Stored data entries
◇ ◇ ◇
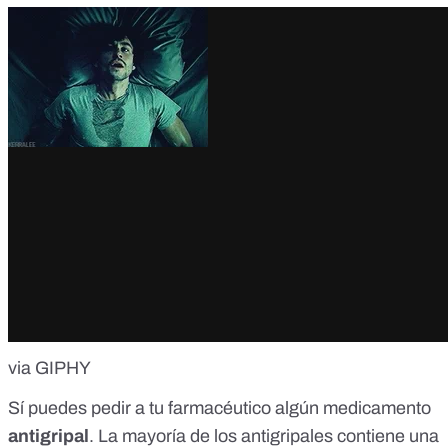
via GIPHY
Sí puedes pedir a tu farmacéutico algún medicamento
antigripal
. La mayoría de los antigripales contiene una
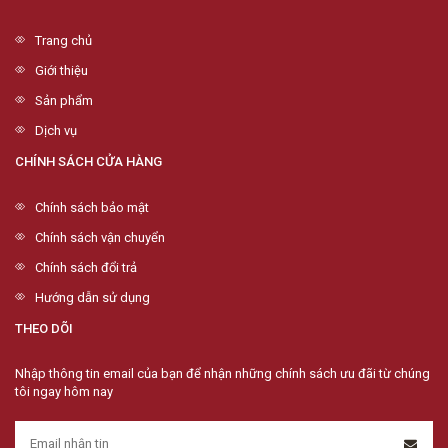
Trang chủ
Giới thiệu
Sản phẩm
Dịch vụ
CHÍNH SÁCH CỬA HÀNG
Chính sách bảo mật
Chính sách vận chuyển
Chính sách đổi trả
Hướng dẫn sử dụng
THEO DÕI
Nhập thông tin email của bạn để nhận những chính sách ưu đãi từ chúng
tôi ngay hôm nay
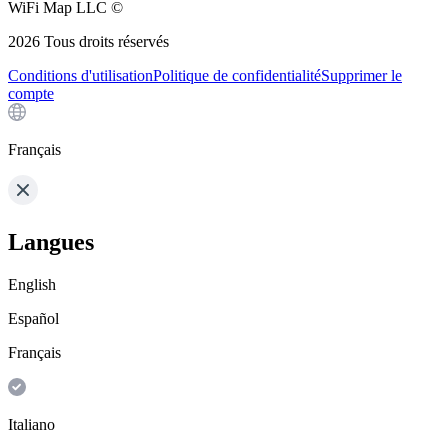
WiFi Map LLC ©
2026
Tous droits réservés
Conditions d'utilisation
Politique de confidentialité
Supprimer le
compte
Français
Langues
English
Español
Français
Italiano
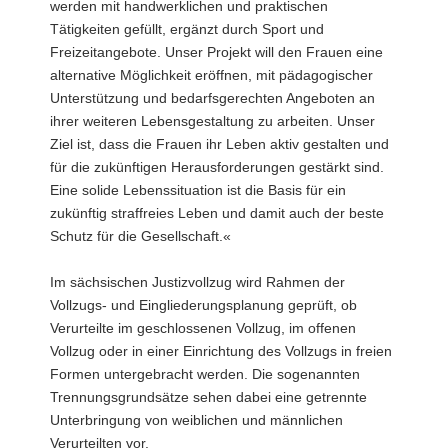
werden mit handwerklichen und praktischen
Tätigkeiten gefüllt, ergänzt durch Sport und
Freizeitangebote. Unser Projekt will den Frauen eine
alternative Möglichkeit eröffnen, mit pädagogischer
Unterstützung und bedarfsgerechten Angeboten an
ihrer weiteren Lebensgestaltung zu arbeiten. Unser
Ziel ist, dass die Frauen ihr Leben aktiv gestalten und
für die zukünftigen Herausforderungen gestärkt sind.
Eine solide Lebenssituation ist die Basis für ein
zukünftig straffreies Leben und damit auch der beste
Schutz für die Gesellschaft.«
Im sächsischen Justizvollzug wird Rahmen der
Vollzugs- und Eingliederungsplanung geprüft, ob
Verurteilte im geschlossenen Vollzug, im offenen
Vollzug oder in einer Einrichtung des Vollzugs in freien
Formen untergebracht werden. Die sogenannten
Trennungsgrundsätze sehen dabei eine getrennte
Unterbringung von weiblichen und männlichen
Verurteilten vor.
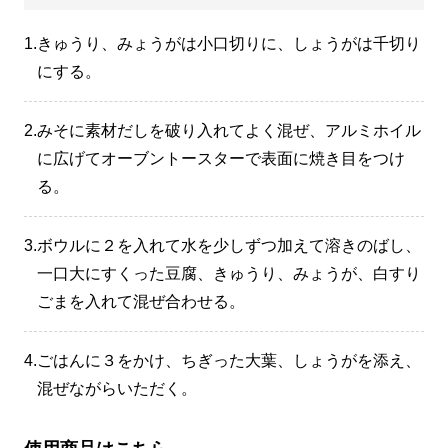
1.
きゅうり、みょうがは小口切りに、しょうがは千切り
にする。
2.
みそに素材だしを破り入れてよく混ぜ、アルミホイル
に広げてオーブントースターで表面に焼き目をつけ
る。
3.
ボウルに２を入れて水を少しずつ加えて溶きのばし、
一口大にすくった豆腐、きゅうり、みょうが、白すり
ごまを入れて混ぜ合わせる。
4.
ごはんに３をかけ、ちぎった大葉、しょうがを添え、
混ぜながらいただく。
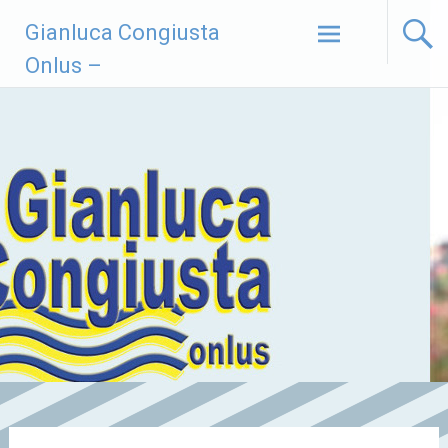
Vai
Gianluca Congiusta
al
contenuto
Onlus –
◇ ◇ ◇
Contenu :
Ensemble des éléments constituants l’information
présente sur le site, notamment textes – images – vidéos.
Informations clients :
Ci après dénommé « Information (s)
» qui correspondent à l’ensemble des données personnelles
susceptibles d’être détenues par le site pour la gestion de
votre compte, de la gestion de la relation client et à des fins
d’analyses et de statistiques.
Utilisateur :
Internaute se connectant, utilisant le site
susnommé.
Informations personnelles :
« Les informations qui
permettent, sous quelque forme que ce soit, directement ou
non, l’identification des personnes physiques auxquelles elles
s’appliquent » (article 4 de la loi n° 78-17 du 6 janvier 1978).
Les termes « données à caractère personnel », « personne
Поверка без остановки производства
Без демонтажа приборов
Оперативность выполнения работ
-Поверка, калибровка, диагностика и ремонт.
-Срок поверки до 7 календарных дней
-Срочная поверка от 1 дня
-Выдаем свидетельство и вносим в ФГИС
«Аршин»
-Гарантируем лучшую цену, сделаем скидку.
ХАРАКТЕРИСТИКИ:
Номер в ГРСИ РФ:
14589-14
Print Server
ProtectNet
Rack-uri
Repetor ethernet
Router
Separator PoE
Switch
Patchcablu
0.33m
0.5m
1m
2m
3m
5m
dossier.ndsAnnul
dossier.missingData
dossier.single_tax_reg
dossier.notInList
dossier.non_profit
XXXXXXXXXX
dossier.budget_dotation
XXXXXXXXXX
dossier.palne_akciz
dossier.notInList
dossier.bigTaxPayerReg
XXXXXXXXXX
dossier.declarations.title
◇ ◇ ◇
=== Problem description ===
Would you copy every line of the entries in which "compte" appears?

=== Written response ===
compte
votre compte, de la gestion de la relation client et à des fins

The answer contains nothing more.